- Born: 1895 Kolomea, Austria-Hungary (now - Kolomyia, Ukraine)
- Died: 25 October 1942 (aged 47) Kolomea, Third Reich
- Citizenship: Austria-Hungary Second Polish Republic
- Occupations: Co-founder of curtain factory, philanthropist, head of Judenrat
- Years active: 1924-1939 (as entrepreneur) 1942 (as a chairman of Judenrat)
- Spouse: Bianca Horowitz (1900-1941)
- Parent: Leibish Horowitz (father)

= Mordekhai Horowitz =

Polish businessperson and philanthropist

Markus Horowitz, known as Mordekhai Horowitz (1895 – 25 October 1942) was the Polish-Jewish entrepreneur, co-founder of the curtain factory in Kolomyia and philanthropist. He is widely known as a chairman of Judenrat in 1942 during the German occupation of Kolomyia.

==Life before the WW2==
Markus (Mordekhai) Horowitz was born in 1895 to Leibish Horowitz, a descendant of the illustrious Horowitz family of Stanislau. He was a grandson of the respected rabbi Meshulam Horowitz of Stanislau (now Ivano-Frankivsk). His mother died in March 1927.

In the interwar period, he became a co-owner of his sister Maria Horowitz's curtain factory together with his brother-in-law Józef Horowitz. As of April 1934, he was a member of the board of the Municipal Communal Savings Bank, and the Property Owners' Association. In June 1936, he became a member of the civic committee for the construction of a building for educational institutions of the Jewish Society of Primary and Secondary Schools. Also, according to the memoirs of Jewish inhabitants of Kolomyia, representatives of the Jewish community wanted to elect him head of the community and for city council, but Markus Horowitz refused.

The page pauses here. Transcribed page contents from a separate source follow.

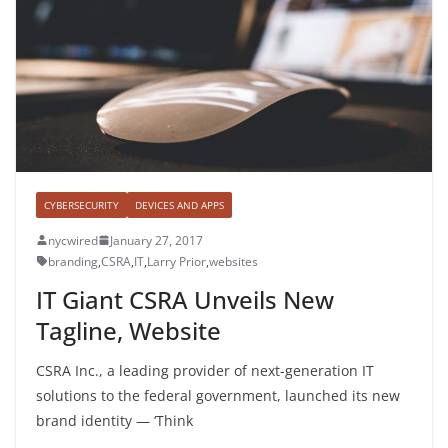
CYBERSECURITY
DEVICES AND APPS
nycwired
January 27, 2017
branding
,
CSRA
,
IT
,
Larry Prior
,
websites
IT Giant CSRA Unveils New
Tagline, Website
CSRA Inc., a leading provider of next-generation IT
solutions to the federal government, launched its new
brand identity — ‘Think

Along with his public and political activities, Marcus Horowitz was also involved in charity: at the end of February 1927, Horowitz allocated 15 zlotys to the Jewish People's Fund on the occasion of the 25th anniversary of its activity. He also donated to the Jewish National Kitchen during 1920s and 1930s. In April 1929, he donated 25 zlotys to the disposition fund of the Ministry of War Affairs. In March 1930, he joined in collecting funds (20 zlotys) to support "small traders struggling with difficulties".

==Life during the WW2==
After that Kolomyia was occupied by Nazi troops in 1941, Marcus headed the Judenrat in early 1942. Before that, as the State Archive of Ivano-Frankivsk Region claims, Klaus Volkmann summoned former members of the Jewish community board Mordekhai Horowitz and Yakov Shulman. They were ordered to head the Judenrat, which consisted of 6 people. By September 1, 1941, they were required to compile lists of all Jews living in the city and to pay a contribution of 2 million rubles to the city's German bank. A commission of 5 people was created, whose members went from house to house, collecting money and gold items.

At the Horowitz's curtain factory, the Nazis collected and sorted the furs and jewelry confiscated from the Jews by Judenrat, which were then sent to Lemberg.

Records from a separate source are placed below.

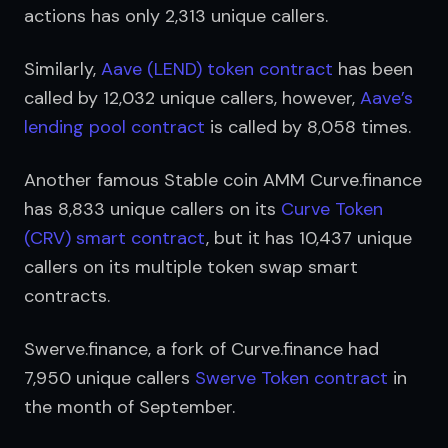
actions has only 2,313 unique callers.
Similarly, 
Aave (LEND) token contract
 has been 
called by 12,032 unique callers, however, 
Aave’s 
lending pool contract
 is called by 8,058 times.
Another famous Stable coin AMM Curve.finance 
has 8,833 unique callers on its 
Curve Token 
(CRV) smart contract
, but it has 10,437 unique 
callers on its multiple token swap smart 
contracts. 
Swerve.finance, a fork of Curve.finance had 
7,950 unique callers 
Swerve Token contract
 in 
the month of September.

Markus Horowitz, the chairman of the Jewish Council, moved into the Judenrat building, gave all his money to the Judenrat, and ate only in the soup kitchens. According to Chedva Kaufmann, when the latter, together with Lily Kreis, was rescuing Jewish children from the Nazis, she turned to the head of the Judenrat and reported the plight of the children - he gave them a place to house the children, over twenty of them, and supplied food and medical attention. This is how Chedva became the director of the orphanage with her assistant, Lily Kreis.

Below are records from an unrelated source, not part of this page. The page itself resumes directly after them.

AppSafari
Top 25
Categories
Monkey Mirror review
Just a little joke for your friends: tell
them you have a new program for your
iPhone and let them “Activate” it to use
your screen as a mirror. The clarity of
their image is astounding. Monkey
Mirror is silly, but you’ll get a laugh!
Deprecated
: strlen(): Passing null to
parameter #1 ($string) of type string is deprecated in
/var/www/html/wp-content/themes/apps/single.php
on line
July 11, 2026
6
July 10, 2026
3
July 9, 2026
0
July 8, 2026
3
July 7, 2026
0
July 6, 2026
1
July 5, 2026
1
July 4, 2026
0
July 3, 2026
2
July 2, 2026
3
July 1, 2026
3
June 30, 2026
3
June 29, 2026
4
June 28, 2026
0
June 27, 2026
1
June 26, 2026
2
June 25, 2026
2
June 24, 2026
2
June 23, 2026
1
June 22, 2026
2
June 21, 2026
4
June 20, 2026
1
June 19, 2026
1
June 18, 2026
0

Markus Horowitz was died on October 25, 1942 with his sister Maria, committing suicide in Judenrat's main office. They were buried in Jewish cemetery in Kolomyia.

==Personal life==
In October 1927, he married Bianca Horowitz of the Bleicher family. Marek Lachs, Mojszesz Schneeberg, Meshulim Frenkl, and other Jewish families expressed their congratulations in the local press. His wife was born in 1900 in Kolomyia and died during the Holocaust in her hometown in 1941. According to the recollections of Jewish people of Kolomyia, on September 12, 1941, when the Gestapo detained two thousand Jews in Kolomyia, among whom was Horowitz's wife, friends advised him to contact the Gestapo with a request for her release, but Marcus refused. As a result, his wife died at the hands of the Nazis.